Student Technical Paper
Technical Paper
Slurm Simulator: Improving Slurm Scheduler Performance on Large HPC systems by Utilization of Multiple Controllers and Node Sharing
Event Type
Student Technical Paper
Technical Paper
Facilitation Tags
HPC Facilitation
Technical Paper Tags
Technical Paper
Student Technical Paper
TimeTuesday, July 2410:30am - 10:45am
DescriptionA Slurm simulator was used to study the potential benefits of using multiple Slurm controllers and node-sharing on the TACC Stampede 2 system. Splitting a large cluster into smaller sub-clusters with separate Slurm controllers can offer better scheduling performance and better responsiveness due to an increased computational capability which increases the backfill scheduler efficiency. The disadvantage is additional hardware, more maintenance and an incapability to run jobs across the sub-clusters. Node sharing can increase system throughput by allowing several sub-node jobs to be executed on the same node. However, node sharing is more computationally demanding and might not be advantageous on larger systems. The Slurm simulator allows an estimation of the potential benefits from these configurations and provides information on the advantages to be expected from such a configuration deployment.
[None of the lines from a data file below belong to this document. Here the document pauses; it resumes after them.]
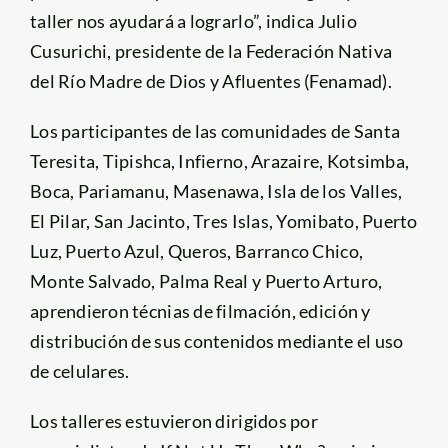
taller nos ayudará a lograrlo”, indica Julio
Cusurichi, presidente de la Federación Nativa
del Río Madre de Dios y Afluentes (Fenamad).
Los participantes de las comunidades de Santa
Teresita, Tipishca, Infierno, Arazaire, Kotsimba,
Boca, Pariamanu, Masenawa, Isla de los Valles,
El Pilar, San Jacinto, Tres Islas, Yomibato, Puerto
Luz, Puerto Azul, Queros, Barranco Chico,
Monte Salvado, Palma Real y Puerto Arturo,
aprendieron técnias de filmación, edición y
distribución de sus contenidos mediante el uso
de celulares.
Los talleres estuvieron dirigidos por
In this work, multiple Slurm controllers and node-sharing were tested on a TACC Stampede 2 system consisting of two distinct node types: 4,200 Intel Xeon Phi Knights Landing (KNL) nodes and 1,736 Intel Xeon Skylake-X (SLX) nodes. For this system utilization of separate controllers for KNL and SLX nodes with node sharing allowed on SLX nodes resulted in a 40% reduction in waiting times for jobs executed on the SLX nodes. This improvement can be attributed to the better performance of the backfill scheduler. It scheduled 30% more SLX jobs, has a 30% reduction in the fraction of cycles that hit the time-limit and nearly doubles the jobs scheduling attempts.